To recover the lost 50 years, “MRJ” has company’s mind aboard


 Mr. Shigefumi Tatsumi’s speech received most attention at the Location Seminar of Siga Ryuo Industrial Park held in Shiga prefecture on December 3, 2015. He is the Head of Nagoya Aerospace Systems Works and a senior vice president of Mitsubishi Heavy Industries Ltd. which gained people’s recognition for its MRJ’s debut flight.

 He is an elite corporate mamber who has engaged in developing aircrafts since he joined in Mitsubishi Heavy Industries in 1981. MRJ’s first flight increased audience’s attention.

 He began his speech with introducing the birth of aircrafts and the history of aircraft development in Mitsubishi Heavy Industries.
 He spoke about the Wright Brothers who developed and flied the first aircraft in North Carolina in the United States in 1903.
 “Of special significance is that they had not only a dream of flying a plane but also a high motivation to do business with planes.”

 He said that the Wright Brother’s idea was the “starting point for manufacturing”.

 The first aircraft Mitsubishi Heavy Industries made was the “Mitsubishi 1MF” which made its maiden flight in 1921.

 Also, the film director, Hayao Miyazaki famously featured Mr. Jiro Horikoshi, who produced “Zero fighter” in the former Mitsubishi Heavy Industries, in his last animated feature film of “The Wind Rises”.

 After making the Mitsubishi 1MF, the company had manufactured naval aircrafts and army aircrafts such as the Mitsubishi A6M “Zero” fighter and the Mitsubishi K-67, “Hiryu” till the end of World War II.
 The company had been prohibited to manufacture aircrafts for seven years after the war. After the ban was lifted, the company had produced Self-Defense Force jets under “license” of US jet fighters. After that, as the company intended to domestically produce trainer aircrafts and fighter jets, it developed the supersonic jet trainer aircraft, “Mitsubishi T2” in 1970s.

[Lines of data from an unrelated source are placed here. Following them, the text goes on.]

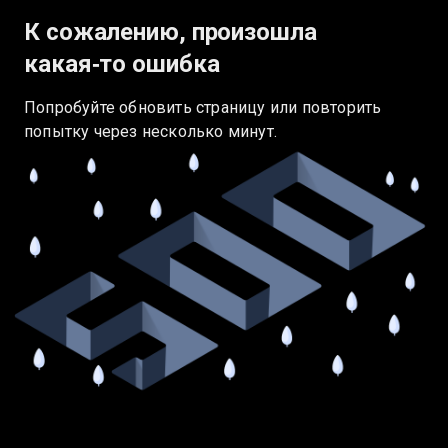
К сожалению, произошла
какая‑то ошибка
Попробуйте обновить страницу или повторить
попытку через несколько минут.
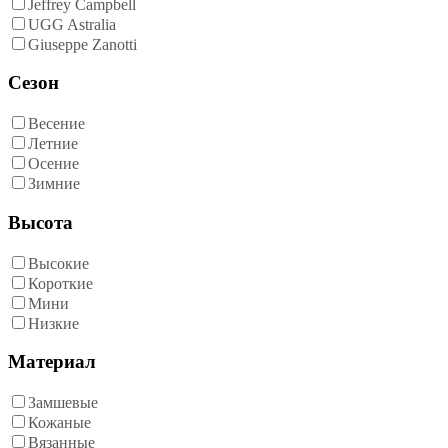
Jeffrey Campbell
UGG Astralia
Giuseppe Zanotti
Сезон
Весение
Летние
Осение
Зимние
Высота
Высокие
Короткие
Мини
Низкие
Материал
Замшевые
Кожаные
Вязанные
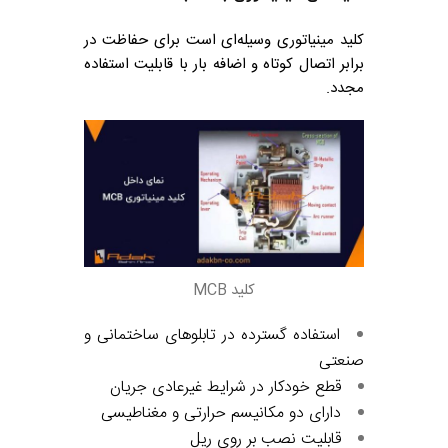
کلید مینیاتوری وسیله‌ای است برای حفاظت در
برابر اتصال کوتاه و اضافه بار با قابلیت استفاده
مجدد.
کلید MCB
استفاده گسترده در تابلوهای ساختمانی و
صنعتی
قطع خودکار در شرایط غیرعادی جریان
دارای دو مکانیسم حرارتی و مغناطیسی
قابلیت نصب بر روی ریل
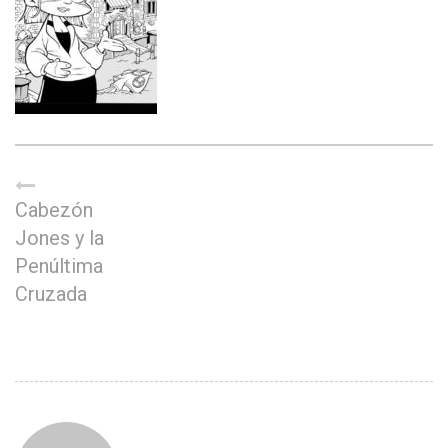
Cabezón
Jones y la
Penúltima
Cruzada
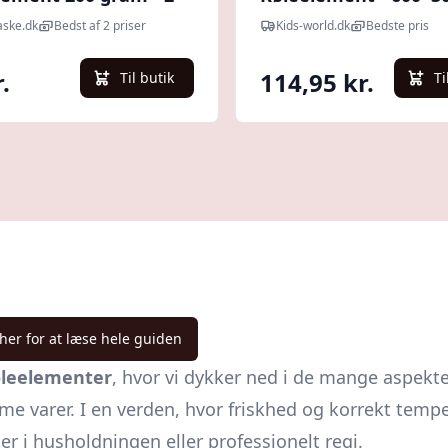
N'ice Cup - B
aske.dk
Bedst af 2 priser
Kids-world.dk
Bedste pris
.
114,95 kr.
Til butik
Ti
 her for at læse hele guiden
leelementer
, hvor vi dykker ned i de mange aspekte
 varer. I en verden, hvor friskhed og korrekt temper
er i husholdningen eller professionelt regi.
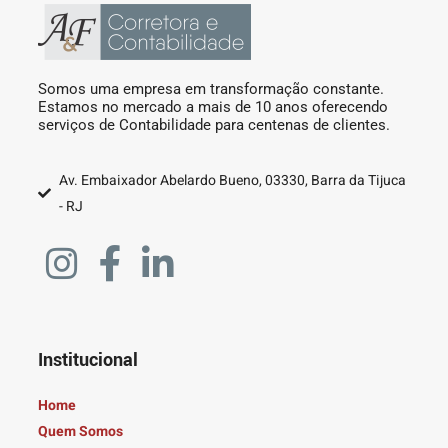
Somos uma empresa em transformação constante.
Estamos no mercado a mais de 10 anos oferecendo
serviços de Contabilidade para centenas de clientes.
Av. Embaixador Abelardo Bueno, 03330, Barra da Tijuca
- RJ
Institucional
Home
Quem Somos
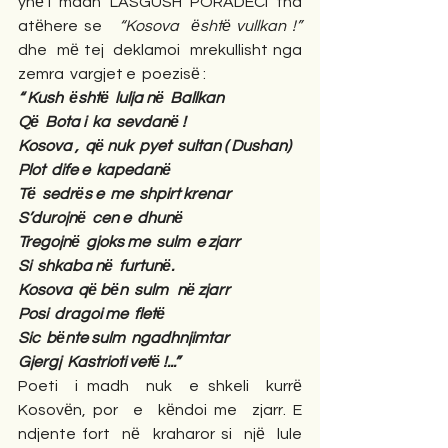
ynё i  madh  LASGUSH  PORADECI  tha  
atёhere se  
 “Kosova  ёshtё vullkan !”
dhe  mё tej  deklamoi  mrekullisht nga  
zemra  vargjet e  poezisё :
“ Kush  ёshtё  lulja nё  Ballkan
Qё  Bota i  ka  sevdanё !
Kosova ,  qё nuk  pyet  sultan ( Dushan)
Plot  dife e  kapedanё
Tё  sedrёs e  me  shpirt krenar
S’durojnё  cen e  dhunё
Tregojnё  gjoks me  sulm  e zjarr
Si  shkaba nё  furtunё.
Kosova  qё bёn  sulm   nё zjarr
Posi  dragoi me  fletё
Sic  bёnte sulm  ngadhnjimtar  
Gjergj  Kastrioti vetё !...”
Poeti  i madh  nuk  e shkeli  kurrё  
Kosovёn, por  e  kёndoi me  zjarr. E  
ndjente fort  nё  kraharor si  njё  lule 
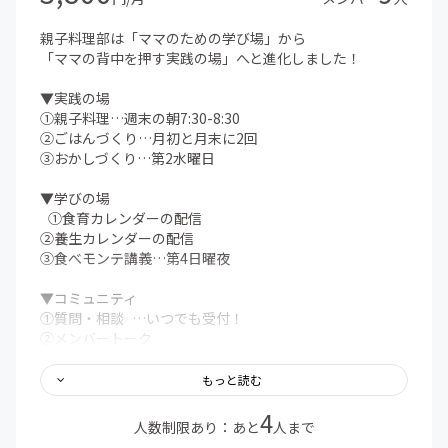
親子料理部は「ママのための学び場」から
「ママの背中を押す実践の場」へと進化しました！
▼実践の場
①親子料理…週末の朝7:30-8:30
②ごはんづくり…月初と月末に2回
③おかしづくり…第2水曜日
▼学びの場
①食育カレンダーの配信
②養生カレンダーの配信
③食べモンテ講義…第4日曜夜
▼コミュニティ
①質問・相談 …いつでも受付！
②メンバートーク
③対面イベント
もっと読む
…and more!
4
人数制限あり：あと
人まで
＊コミュニティ内ではLINEを使用します。注意事項をよく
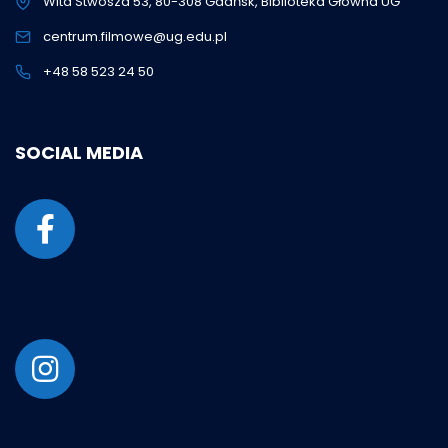
Wita Stwosza 53, 80-308 Gdańsk, Biblioteka Główna UG
centrum.filmowe@ug.edu.pl
+48 58 523 24 50
SOCIAL MEDIA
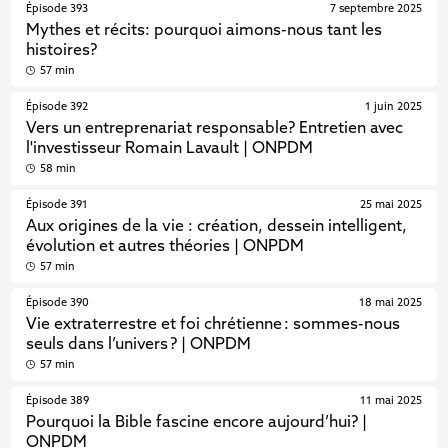
Épisode 393
7 septembre 2025
Mythes et récits: pourquoi aimons-nous tant les
histoires?
57 min
Épisode 392
1 juin 2025
Vers un entreprenariat responsable? Entretien avec
l'investisseur Romain Lavault | ONPDM
58 min
Épisode 391
25 mai 2025
Aux origines de la vie : création, dessein intelligent,
évolution et autres théories | ONPDM
57 min
Épisode 390
18 mai 2025
Vie extraterrestre et foi chrétienne : sommes-nous
seuls dans l’univers ? | ONPDM
57 min
Épisode 389
11 mai 2025
Pourquoi la Bible fascine encore aujourd’hui? |
ONPDM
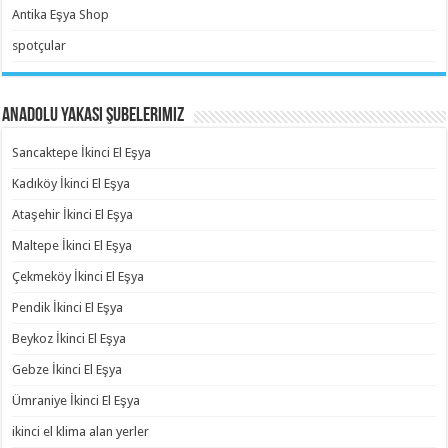
Antika Eşya Shop
spotçular
Anadolu Yakası Şubelerimiz
Sancaktepe İkinci El Eşya
Kadıköy İkinci El Eşya
Ataşehir İkinci El Eşya
Maltepe İkinci El Eşya
Çekmeköy İkinci El Eşya
Pendik İkinci El Eşya
Beykoz İkinci El Eşya
Gebze İkinci El Eşya
Ümraniye İkinci El Eşya
ikinci el klima alan yerler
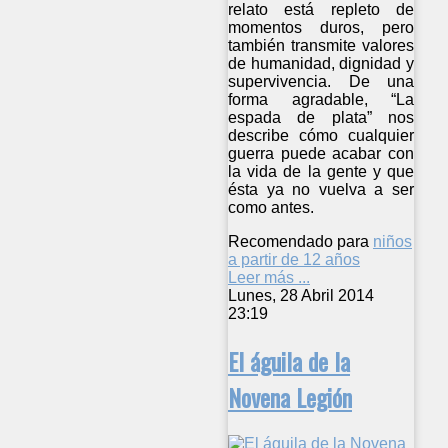
relato está repleto de
momentos duros, pero
también transmite valores
de humanidad, dignidad y
supervivencia. De una
forma agradable, “La
espada de plata” nos
describe cómo cualquier
guerra puede acabar con
la vida de la gente y que
ésta ya no vuelva a ser
como antes.
Recomendado para
niños
a partir de 12 años
Leer más ...
Lunes, 28 Abril 2014
23:19
El águila de la
Novena Legión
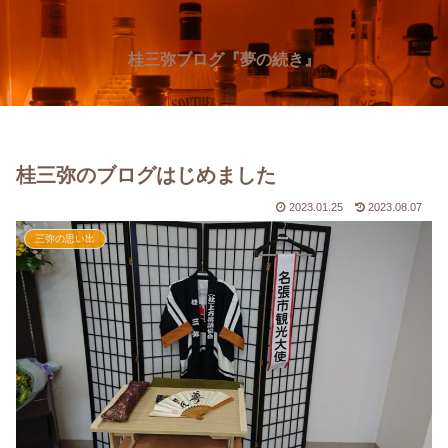
桂三弥ブログ『夢の続き』
桂三弥のブログはじめました
2023.01.25
2023.08.07
三弥の思い出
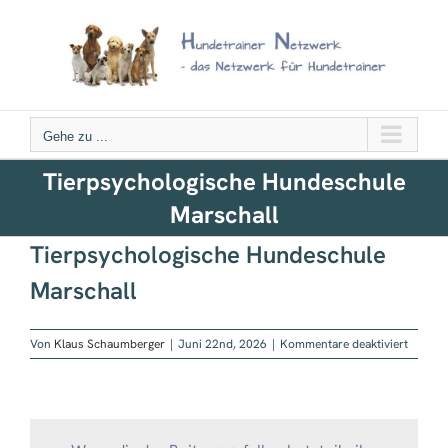
Zum
Inhalt
springen
Gehe zu ...
Tierpsychologische Hundeschule
Marschall
Tierpsychologische Hundeschule
Marschall
für
Von
Klaus Schaumberger
|
Juni 22nd, 2026
|
Kommentare deaktiviert
Tierpsy
Hundes
Marscha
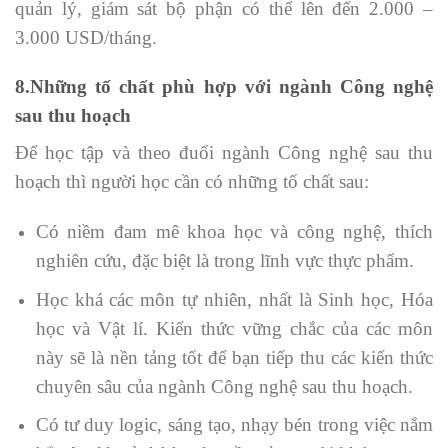
quản lý, giám sát bộ phận có thể lên đến 2.000 –
3.000 USD/tháng.
8.Những tố chất phù hợp với ngành Công nghệ
sau thu hoạch
Để học tập và theo đuổi ngành Công nghệ sau thu
hoạch thì người học cần có những tố chất sau:
Có niềm đam mê khoa học và công nghệ, thích
nghiên cứu, đặc biệt là trong lĩnh vực thực phẩm.
Học khá các môn tự nhiên, nhất là Sinh học, Hóa
học và Vật lí. Kiến thức vững chắc của các môn
này sẽ là nền tảng tốt để bạn tiếp thu các kiến thức
chuyên sâu của ngành Công nghệ sau thu hoạch.
Có tư duy logic, sáng tạo, nhạy bén trong việc nắm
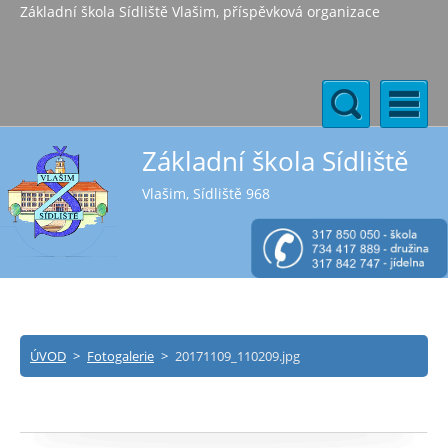
Základní škola Sídliště Vlašim, příspěvková organizace
Základní škola Sídliště
Vlašim, Sídliště 968
ÚVOD
>
Fotogalerie
>
20171109_110209.jpg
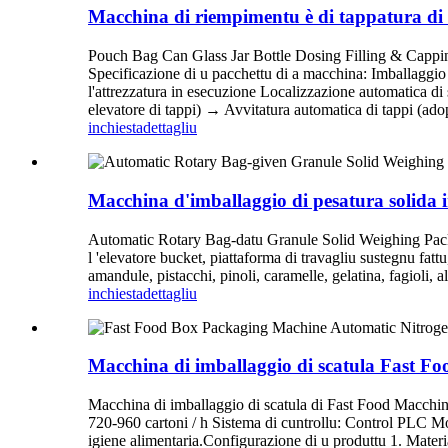
Macchina di riempimentu è di tappatura di d
Pouch Bag Can Glass Jar Bottle Dosing Filling & Capping 
Specificazione di u pacchettu di a macchina: Imballaggi
l'attrezzatura in esecuzione Localizzazione automatica 
elevatore di tappi) → Avvitatura automatica di tappi (ado
inchiesta
dettagliu
Macchina d'imballaggio di pesatura solida i
Automatic Rotary Bag-datu Granule Solid Weighing Packi
l 'elevatore bucket, piattaforma di travagliu sustegnu fatt
amandule, pistacchi, pinoli, caramelle, gelatina, fagioli, al
inchiesta
dettagliu
Macchina di imballaggio di scatula Fast F
Macchina di imballaggio di scatula di Fast Food Macchina 
720-960 cartoni / h Sistema di cuntrollu: Control PLC Mold
igiene alimentaria.Configurazione di u produttu 1. Materi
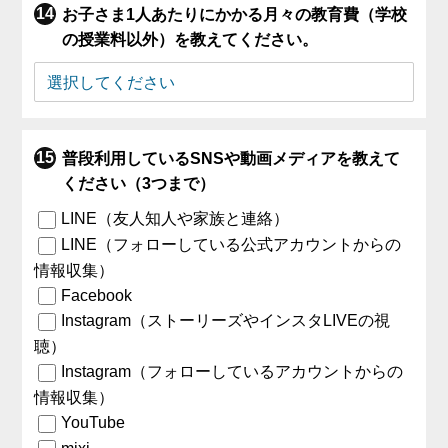
お子さま1人あたりにかかる月々の教育費（学校
の授業料以外）を教えてください。
普段利用しているSNSや動画メディアを教えて
ください（3つまで）
LINE（友人知人や家族と連絡）
LINE（フォローしている公式アカウントからの
情報収集）
Facebook
Instagram（ストーリーズやインスタLIVEの視
聴）
Instagram（フォローしているアカウントからの
情報収集）
YouTube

Manufacturing technique for F-2 handed down until now
 The company developed a fighter called “F-2” in the 1990s. Mr. Tatsumi told that the very “F-2” was an important aircraft in fact.

 According to him, “The F2 fighter used compound material in all of its wings, which was the technology Mitsubishi Heavy Industries developed and completed for the first time in the world. This technology is handed down to the current Mitsubishi’s technology for B-787 which uses compound material in its main wings.
 Carbon fiber was used for the compound material and American aircraft manufacturers didn’t have this technology at that time.
 The company had an offer from US to bring back this technology to the country as “joint development by Japan and US”. As a result, US brought back this technology in exchange of various technologies.”
 Mr. Tatsumi also spoke about the commercial airplanes the company had developed, including the first one in Japan, “YS-11”.
 “Senior colleagues who had produced air frame before World War II were still working and they had produced Y-11. The aircraft was really good, but it went out of production because of failure in sales. After that, several nice commercial airplanes were developed, but failed in sales again.”

 Currently, Mitsubishi Heavy Industries produces the bodies of B-767 and 777 and the main wings of 787 as an International joint development with Boeing. Such activities have developed the company’s technologies.
 According to Mr. Tatsumi, current MRJ is the final shape of those technologies.

 Also, he spoke about a huge development cost which is a feature for the aircraft industries.
 “A-380”, the world biggest passenger plane costed 1,000bn yen only for its development cost. “International joint development” works to disperse this risk.

 Also, he pointed out the small-sized market as a problem facing the Japanese aircraft industry. The Japanese aircraft market is valued at 1,500bn yen, corresponding to 10% of the US market.

 But, Mr. Tatsumi showed a willingness to enter into the aircraft markets in the world which remarkably have potential for growth.

To recover the lost 50 years
 Toward the end of his speech, he made a powerful statement. “More than 50 years have already passed since the YS-11 flied for the first time on August 30 in 1962. The senior colleagues who developed YS-11 have already left the company. Japan has a 50 years’ blank in development of commercial airplanes. Current aircraft industries are compared to a pyramid structure, where Japanese heavy industries had developed their business as a part of Boeing and Airbus. A business model changes depending on whether the company is belonging to the pyramid as one of them or is standing at the top of the pyramid. So, in order to grow our business, we need to be at the top of the pyramid. We will recover the 50 years we lost as a completed aircraft manufacturer.”

 His message of “recovering the lost 50 years” was so inspirational to remind us of the Japan’s mind as a (previous) large manufacturing nation.